Именно что при желании… которого у него не нашлось.

Все это время она дарила, дарила, дарила ему себя — дарила, ничего не требуя взамен. А он брал предложенное и ее же за это презирал, и обвинял в собственных грехах — что, мол, это она виновата в том, что он изменил Линнет; спал с ней — и при этом ханжески, мерзко смел разыгрывать из себя великого моралиста; нарочно был груб с ней, чтобы больше не приходила — а сам по вечерам прислушивался: не раздадутся ли шаги за дверью.

А она терпела — и радовалась, и смеялась… И приходила снова и снова, в своем любимом голубом халатике, отсвечивающем серебристыми искорками.

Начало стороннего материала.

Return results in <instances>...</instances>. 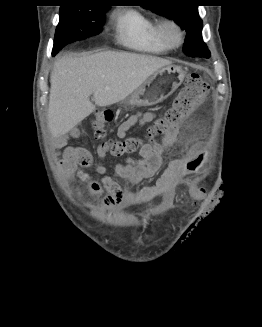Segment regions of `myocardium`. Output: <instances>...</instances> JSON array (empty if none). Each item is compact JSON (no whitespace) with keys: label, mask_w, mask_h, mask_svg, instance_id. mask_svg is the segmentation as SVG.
Here are the masks:
<instances>
[{"label":"myocardium","mask_w":262,"mask_h":327,"mask_svg":"<svg viewBox=\"0 0 262 327\" xmlns=\"http://www.w3.org/2000/svg\"><path fill=\"white\" fill-rule=\"evenodd\" d=\"M159 32L162 39L170 47H178L184 40V30L182 26L172 19H166L159 23Z\"/></svg>","instance_id":"obj_1"}]
</instances>
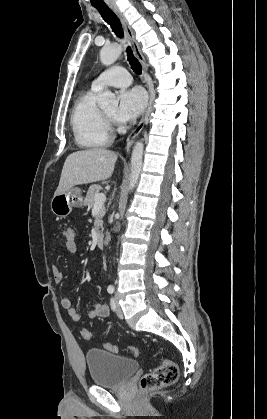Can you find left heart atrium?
<instances>
[{
  "mask_svg": "<svg viewBox=\"0 0 267 419\" xmlns=\"http://www.w3.org/2000/svg\"><path fill=\"white\" fill-rule=\"evenodd\" d=\"M146 96L139 88L124 90L119 96V106L115 118L122 123L135 120L143 111Z\"/></svg>",
  "mask_w": 267,
  "mask_h": 419,
  "instance_id": "obj_1",
  "label": "left heart atrium"
}]
</instances>
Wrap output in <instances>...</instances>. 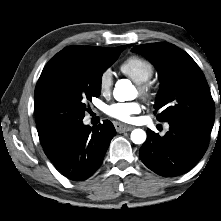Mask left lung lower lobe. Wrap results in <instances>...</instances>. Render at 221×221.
Wrapping results in <instances>:
<instances>
[{
  "mask_svg": "<svg viewBox=\"0 0 221 221\" xmlns=\"http://www.w3.org/2000/svg\"><path fill=\"white\" fill-rule=\"evenodd\" d=\"M170 130L160 137L147 130V140L139 151L146 167L161 176L188 172L203 157L209 143L208 132L185 121L170 122Z\"/></svg>",
  "mask_w": 221,
  "mask_h": 221,
  "instance_id": "1",
  "label": "left lung lower lobe"
}]
</instances>
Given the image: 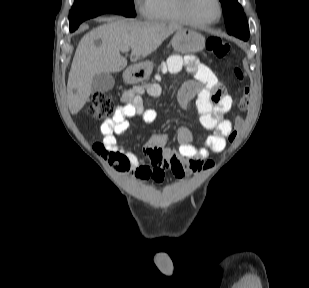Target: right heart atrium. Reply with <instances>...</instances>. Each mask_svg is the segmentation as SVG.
Returning <instances> with one entry per match:
<instances>
[{
  "label": "right heart atrium",
  "mask_w": 309,
  "mask_h": 288,
  "mask_svg": "<svg viewBox=\"0 0 309 288\" xmlns=\"http://www.w3.org/2000/svg\"><path fill=\"white\" fill-rule=\"evenodd\" d=\"M145 0H134V4L138 9H143Z\"/></svg>",
  "instance_id": "d8ad5b80"
}]
</instances>
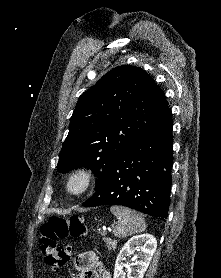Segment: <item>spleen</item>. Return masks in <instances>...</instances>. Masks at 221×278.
<instances>
[{
    "label": "spleen",
    "instance_id": "spleen-1",
    "mask_svg": "<svg viewBox=\"0 0 221 278\" xmlns=\"http://www.w3.org/2000/svg\"><path fill=\"white\" fill-rule=\"evenodd\" d=\"M110 211L119 221L113 230L116 237L124 238L145 231V220L136 211L123 206H112Z\"/></svg>",
    "mask_w": 221,
    "mask_h": 278
}]
</instances>
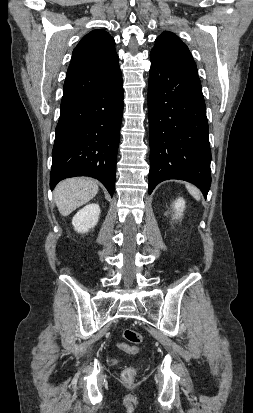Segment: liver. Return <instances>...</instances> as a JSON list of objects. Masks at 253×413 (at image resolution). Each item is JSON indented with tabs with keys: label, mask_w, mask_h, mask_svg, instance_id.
Masks as SVG:
<instances>
[{
	"label": "liver",
	"mask_w": 253,
	"mask_h": 413,
	"mask_svg": "<svg viewBox=\"0 0 253 413\" xmlns=\"http://www.w3.org/2000/svg\"><path fill=\"white\" fill-rule=\"evenodd\" d=\"M98 193L96 181L88 178H70L60 182L54 190V200L62 216H68L89 202Z\"/></svg>",
	"instance_id": "1"
}]
</instances>
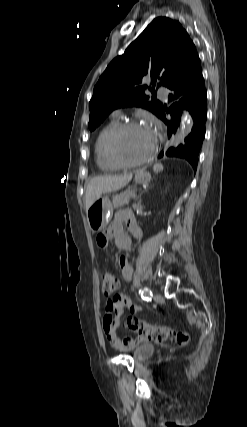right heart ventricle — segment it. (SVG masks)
I'll return each mask as SVG.
<instances>
[{"instance_id": "e07e8e85", "label": "right heart ventricle", "mask_w": 247, "mask_h": 427, "mask_svg": "<svg viewBox=\"0 0 247 427\" xmlns=\"http://www.w3.org/2000/svg\"><path fill=\"white\" fill-rule=\"evenodd\" d=\"M119 120L117 118H112L99 132L95 145H94V153L95 160L98 168L104 172H113L118 170L120 167L117 166L112 160L109 158L107 152V142L110 135L113 131L118 127Z\"/></svg>"}]
</instances>
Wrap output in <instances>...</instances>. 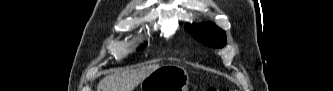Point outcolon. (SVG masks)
Returning <instances> with one entry per match:
<instances>
[{
    "label": "colon",
    "instance_id": "1",
    "mask_svg": "<svg viewBox=\"0 0 333 91\" xmlns=\"http://www.w3.org/2000/svg\"><path fill=\"white\" fill-rule=\"evenodd\" d=\"M217 89H216V87H210V88H208V91H216Z\"/></svg>",
    "mask_w": 333,
    "mask_h": 91
}]
</instances>
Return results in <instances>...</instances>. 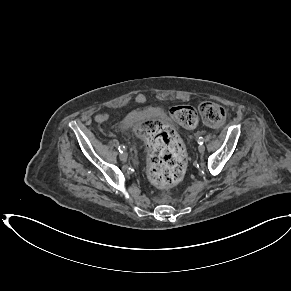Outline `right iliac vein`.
<instances>
[{
  "instance_id": "obj_1",
  "label": "right iliac vein",
  "mask_w": 291,
  "mask_h": 291,
  "mask_svg": "<svg viewBox=\"0 0 291 291\" xmlns=\"http://www.w3.org/2000/svg\"><path fill=\"white\" fill-rule=\"evenodd\" d=\"M119 157H120V160L123 162H126L128 159V155L126 152L121 153Z\"/></svg>"
}]
</instances>
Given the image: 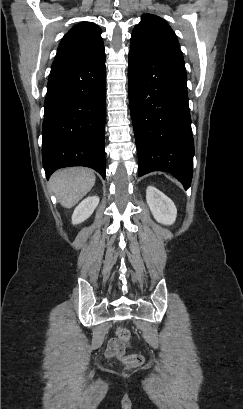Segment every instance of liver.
Segmentation results:
<instances>
[{
	"mask_svg": "<svg viewBox=\"0 0 243 409\" xmlns=\"http://www.w3.org/2000/svg\"><path fill=\"white\" fill-rule=\"evenodd\" d=\"M95 174L85 167H71L56 171L50 178V185L60 204L71 208L94 186Z\"/></svg>",
	"mask_w": 243,
	"mask_h": 409,
	"instance_id": "liver-1",
	"label": "liver"
}]
</instances>
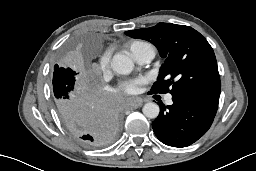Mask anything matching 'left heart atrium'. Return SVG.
<instances>
[{
	"label": "left heart atrium",
	"instance_id": "39dd6f15",
	"mask_svg": "<svg viewBox=\"0 0 256 171\" xmlns=\"http://www.w3.org/2000/svg\"><path fill=\"white\" fill-rule=\"evenodd\" d=\"M142 84V80H130L121 85V91L128 95H135L139 92V87Z\"/></svg>",
	"mask_w": 256,
	"mask_h": 171
}]
</instances>
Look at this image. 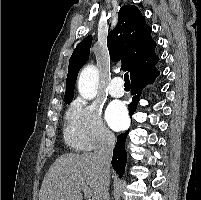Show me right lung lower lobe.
Here are the masks:
<instances>
[{"instance_id":"obj_1","label":"right lung lower lobe","mask_w":201,"mask_h":200,"mask_svg":"<svg viewBox=\"0 0 201 200\" xmlns=\"http://www.w3.org/2000/svg\"><path fill=\"white\" fill-rule=\"evenodd\" d=\"M158 75L159 71L155 68L154 64L153 66L137 73L131 78V93L133 97L129 109L130 116H132L136 110L143 88L147 85V83H152ZM128 133L129 130L118 136L115 149L113 150V158L111 163L119 177L123 176L127 161L125 141Z\"/></svg>"}]
</instances>
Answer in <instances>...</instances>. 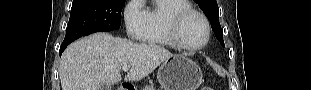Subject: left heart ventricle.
<instances>
[{"label": "left heart ventricle", "instance_id": "left-heart-ventricle-1", "mask_svg": "<svg viewBox=\"0 0 311 90\" xmlns=\"http://www.w3.org/2000/svg\"><path fill=\"white\" fill-rule=\"evenodd\" d=\"M181 33L187 43L198 45L205 38V25L198 16H191L184 22Z\"/></svg>", "mask_w": 311, "mask_h": 90}]
</instances>
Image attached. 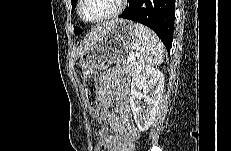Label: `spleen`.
<instances>
[{
	"instance_id": "3e777b00",
	"label": "spleen",
	"mask_w": 231,
	"mask_h": 151,
	"mask_svg": "<svg viewBox=\"0 0 231 151\" xmlns=\"http://www.w3.org/2000/svg\"><path fill=\"white\" fill-rule=\"evenodd\" d=\"M137 66H158L164 60V46L159 37L142 24L135 25Z\"/></svg>"
}]
</instances>
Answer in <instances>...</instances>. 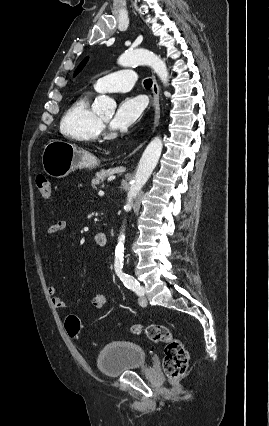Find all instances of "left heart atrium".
I'll return each mask as SVG.
<instances>
[{"mask_svg":"<svg viewBox=\"0 0 269 426\" xmlns=\"http://www.w3.org/2000/svg\"><path fill=\"white\" fill-rule=\"evenodd\" d=\"M145 102L140 97L125 98L119 104L112 120L111 127L114 130H125L134 125L142 116Z\"/></svg>","mask_w":269,"mask_h":426,"instance_id":"obj_1","label":"left heart atrium"}]
</instances>
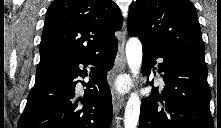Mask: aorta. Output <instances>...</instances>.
Instances as JSON below:
<instances>
[{
	"mask_svg": "<svg viewBox=\"0 0 221 128\" xmlns=\"http://www.w3.org/2000/svg\"><path fill=\"white\" fill-rule=\"evenodd\" d=\"M126 58L134 78H138L142 64V44L136 37H131L126 44ZM141 101L138 93L132 92L128 98L125 113L124 127L136 128L139 122Z\"/></svg>",
	"mask_w": 221,
	"mask_h": 128,
	"instance_id": "obj_1",
	"label": "aorta"
}]
</instances>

Почему он все время думает о ней в прошедшем времени?! Ведь она жива, жива! Жива…

А если она умрет?.. Появится сейчас медсестра, подойдет и скажет: «К сожалению…».

И не останется ничего — ни их с Амелией споров, ни ссор, ни смеха, ни ощущения раскованности и легкости, которое охватывало Филиппа, когда он обнимал ее; ничего, кроме осиротевшего пустого дома в Мюнхене, полного стеклянных цветов.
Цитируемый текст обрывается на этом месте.